MuleSoft-AI-Chain-Project / mac-vectors

MuleChain Vectors Connector
https://mulechain.ai/docs/mulechain-vectors/connector-overview
MIT License
1 stars 3 forks source link

[Suggestion] Adding different options for uploading files to a Vector Database #12

Open v-j-jpg opened 1 week ago

v-j-jpg commented 1 week ago

Hi everyone,

I've set up the MAC vectors connector and deployed it to Cloud Hub 2.0. While uploading the files, I noticed that the connector can only read files from a local file path. To do it, I needed to write my files to the /tmp folder in Cloud Hub and delete them after the upload. Example of the flow below:

image

It would be nice if the connector could offer to directly upload files from for example Azure/AWS bucket/Google Drive.

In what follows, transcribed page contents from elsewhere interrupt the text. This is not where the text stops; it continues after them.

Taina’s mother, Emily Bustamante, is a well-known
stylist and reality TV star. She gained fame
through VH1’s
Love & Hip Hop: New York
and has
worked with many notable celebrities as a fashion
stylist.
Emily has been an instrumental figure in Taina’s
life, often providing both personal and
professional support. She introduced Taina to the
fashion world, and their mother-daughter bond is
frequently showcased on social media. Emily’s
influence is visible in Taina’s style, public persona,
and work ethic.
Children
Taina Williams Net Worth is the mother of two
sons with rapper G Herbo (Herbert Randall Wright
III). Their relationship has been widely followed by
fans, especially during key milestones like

Since writing in the 'tmp 'folder has its limitations, and since you don't know how much free space there actually is and your files can sometimes be larger, you risk crashing the pod when it runs out of disk space

If the files are already in an S3 bucket the flow would look like this

image

which uses a lot of resources instead of loading the files directly

amirkhan-ak-sf commented 6 days ago

@v-j-jpg, @alick888 has implemented the S3 bucket file drop for MAC Vectors on the "add/S3" branch.

Would you mind testing it?